Books are a forest and it’s hard to see the trees, except the tall ones or the old ones. But when you enter the forest, it’s the new growth that emits the sunlight....

Thursday, November 10, 2011

"I was born to reject rejection" - a tune Hans Christian Andersen might have liked

I’d hardly begun submitting creative work when I first heard the theme song of Oklahoma Crude, “I Was Born to Reject Rejection.” 
I saw the movie on late-night TV and then on “Film du Jour,” the afternoon films in the Twin Cities.  I can still hum the theme song melody, many years later.  Faye Dunaway was trying to work a laggard oil derrick. The hired man, George C. Scott, helped her grudgingly when Jack Palance, that great villain, threatened to take her property. 

AgentTracker is a site where you can record your rejections and have access to the websites, the statistics, and the feedback of agents and publishers.  If you only want to see positive information, the people who are considering your full manuscripts, you can just filter that.  But those round red faces of rejection.  After awhile, the tomatoes lose their impact.

Buying used books, I keep a mental list of what I want to read.  At the local library sale, one of my scarce finds was Hans Christian Andersen’s The Story of My Life, an 1871 Hurd and Houghton edition, possibly a First American Edition.  Although the book was sturdy, I’m afraid to read old books.  Sometimes they disintegrate in your hands.  When this book sold, I had to have a look before the buyer paid for it.

Then I had to keep reading until the last hour.  Hans Christian Andersen’s life was a fairy tale.  The son of a shoemaker, he described visiting a jail and then an insane asylum as a child.  His grandmother gardened for the asylum, a woman from a well-off family who married a comic actor.  Hans had a thing for puppet theatre and when he began making clothes for his puppets, his mother decided he should become a tailor.  This boy was off to see everything early and somehow he met Prince Christian who later become King Christian the Eighth of Denmark.  Hans wanted an education but Prince Christian assumed he would work in a craft, much to Hans’ disappointment.

He took off for Copenhagen as a teenager and literally knocked on the doors of every famous person in the arts.  He sang until his voice broke and danced until he found a mentor.  Then he wrote a tragedy, only to be told that he should stop writing until he got an education.  Somehow his benefactor obtained funds from royalty for his education. 

After publishing his poetry to acclaim amongst the poet friends he’d collected, he was terribly hurt by the cruel criticism that followed.  Somehow he obtained funds from royalty to travel.  He said no one wrote him, realizing his clownish reputation, and when he returned, he wrote Wonder Stories for children.  The Little Mermaid paved the way.  After that, Hans Christian Anderson continued to consort with royalty and traveled everywhere, meeting the Grimm Brothers, Mendelssohn, Dickens, and of course, Jenny Lind.

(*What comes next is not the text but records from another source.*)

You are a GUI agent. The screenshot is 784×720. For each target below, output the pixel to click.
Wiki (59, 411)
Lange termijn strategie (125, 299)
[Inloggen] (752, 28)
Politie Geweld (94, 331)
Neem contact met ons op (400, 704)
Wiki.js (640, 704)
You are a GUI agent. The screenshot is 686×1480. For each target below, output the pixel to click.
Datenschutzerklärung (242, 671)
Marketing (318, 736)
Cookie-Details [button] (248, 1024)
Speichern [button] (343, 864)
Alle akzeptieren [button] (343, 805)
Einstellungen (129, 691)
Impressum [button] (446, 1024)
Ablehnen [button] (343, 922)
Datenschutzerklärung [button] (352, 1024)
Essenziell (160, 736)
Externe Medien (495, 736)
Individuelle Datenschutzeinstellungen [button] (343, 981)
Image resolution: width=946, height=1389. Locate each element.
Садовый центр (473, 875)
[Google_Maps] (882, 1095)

This guy never stopped.  I’d thought that writers were chosen.  Hans Christian Andersen was chosen to reject rejection.  Amongst the many insults he garnered was that of the Grimm Brother who had never heard of him.  He was really a whirlwind fairytale, shoemaker to castle.

It just goes to show that things haven’t changed so much.  I’m not so good at knocking on doors and I hardly know how to beg.  So I took the traditional approach in launching my fantasy book, The House in Windward Leaves.   I went to the reviewers and found a few good lists.  After submitting to editors and agents over the years, I found submitting to reviewers a very pleasant project.  It was a risk, asking for reviews from people who read a lot.  But published books are really about readers.  Of all the submissions I’ve ever done, I enjoyed these review submissions the most, however they turned out.  That became a bit of a spiral, finding people who wanted to read my book, and wanting to find more.